== Data

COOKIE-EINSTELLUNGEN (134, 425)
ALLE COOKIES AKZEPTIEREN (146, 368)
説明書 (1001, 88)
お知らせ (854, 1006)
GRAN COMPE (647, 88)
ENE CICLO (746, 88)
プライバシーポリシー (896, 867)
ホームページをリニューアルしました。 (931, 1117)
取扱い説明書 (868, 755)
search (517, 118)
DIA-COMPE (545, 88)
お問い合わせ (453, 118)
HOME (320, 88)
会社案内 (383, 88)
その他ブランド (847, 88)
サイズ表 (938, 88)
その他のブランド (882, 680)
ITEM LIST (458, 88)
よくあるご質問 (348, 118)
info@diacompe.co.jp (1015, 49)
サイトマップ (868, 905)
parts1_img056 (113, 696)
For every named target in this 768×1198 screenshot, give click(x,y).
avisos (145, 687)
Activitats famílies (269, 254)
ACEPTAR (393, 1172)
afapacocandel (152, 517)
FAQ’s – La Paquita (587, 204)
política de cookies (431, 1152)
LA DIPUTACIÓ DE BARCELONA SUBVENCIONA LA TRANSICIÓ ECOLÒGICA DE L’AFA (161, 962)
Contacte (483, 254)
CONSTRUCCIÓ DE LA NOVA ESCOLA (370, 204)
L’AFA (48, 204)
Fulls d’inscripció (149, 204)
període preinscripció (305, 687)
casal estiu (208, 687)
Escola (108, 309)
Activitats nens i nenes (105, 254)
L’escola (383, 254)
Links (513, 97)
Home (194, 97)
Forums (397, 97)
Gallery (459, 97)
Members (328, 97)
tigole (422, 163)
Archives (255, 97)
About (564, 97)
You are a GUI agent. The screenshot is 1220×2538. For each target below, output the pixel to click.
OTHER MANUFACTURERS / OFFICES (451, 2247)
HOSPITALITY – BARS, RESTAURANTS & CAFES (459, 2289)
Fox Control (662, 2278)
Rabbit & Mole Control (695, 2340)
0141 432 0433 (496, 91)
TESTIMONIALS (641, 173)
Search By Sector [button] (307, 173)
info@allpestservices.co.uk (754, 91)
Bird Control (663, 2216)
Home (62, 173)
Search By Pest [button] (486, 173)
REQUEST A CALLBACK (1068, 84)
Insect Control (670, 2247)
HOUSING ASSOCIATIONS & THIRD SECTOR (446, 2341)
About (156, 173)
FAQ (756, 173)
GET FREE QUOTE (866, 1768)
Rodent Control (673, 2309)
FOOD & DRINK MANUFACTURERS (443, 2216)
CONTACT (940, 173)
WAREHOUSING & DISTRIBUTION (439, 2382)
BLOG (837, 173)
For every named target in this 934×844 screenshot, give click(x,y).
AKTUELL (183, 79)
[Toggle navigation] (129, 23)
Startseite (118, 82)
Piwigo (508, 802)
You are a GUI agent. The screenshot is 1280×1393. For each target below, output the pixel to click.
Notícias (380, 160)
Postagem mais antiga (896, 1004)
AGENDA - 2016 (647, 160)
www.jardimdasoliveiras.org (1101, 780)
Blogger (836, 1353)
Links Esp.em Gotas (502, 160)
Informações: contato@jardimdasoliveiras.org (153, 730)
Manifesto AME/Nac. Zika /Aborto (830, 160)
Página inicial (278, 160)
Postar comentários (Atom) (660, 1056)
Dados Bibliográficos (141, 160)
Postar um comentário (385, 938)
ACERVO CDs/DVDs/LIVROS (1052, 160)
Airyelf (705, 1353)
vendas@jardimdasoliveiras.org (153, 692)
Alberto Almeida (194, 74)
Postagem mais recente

====

• [Work order]:
What is needed is an exact copy of the line containing "You are a GUI agent. The screenshot is 1280×1393." and each line after it, through the final line of the entries above.

• [The completed task]:
You are a GUI agent. The screenshot is 1280×1393. For each target below, output the pixel to click.
Notícias (380, 160)
Postagem mais antiga (896, 1004)
AGENDA - 2016 (647, 160)
www.jardimdasoliveiras.org (1101, 780)
Blogger (836, 1353)
Links Esp.em Gotas (502, 160)
Informações: contato@jardimdasoliveiras.org (153, 730)
Manifesto AME/Nac. Zika /Aborto (830, 160)
Página inicial (278, 160)
Postar comentários (Atom) (660, 1056)
Dados Bibliográficos (141, 160)
Postar um comentário (385, 938)
ACERVO CDs/DVDs/LIVROS (1052, 160)
Airyelf (705, 1353)
vendas@jardimdasoliveiras.org (153, 692)
Alberto Almeida (194, 74)
Postagem mais recente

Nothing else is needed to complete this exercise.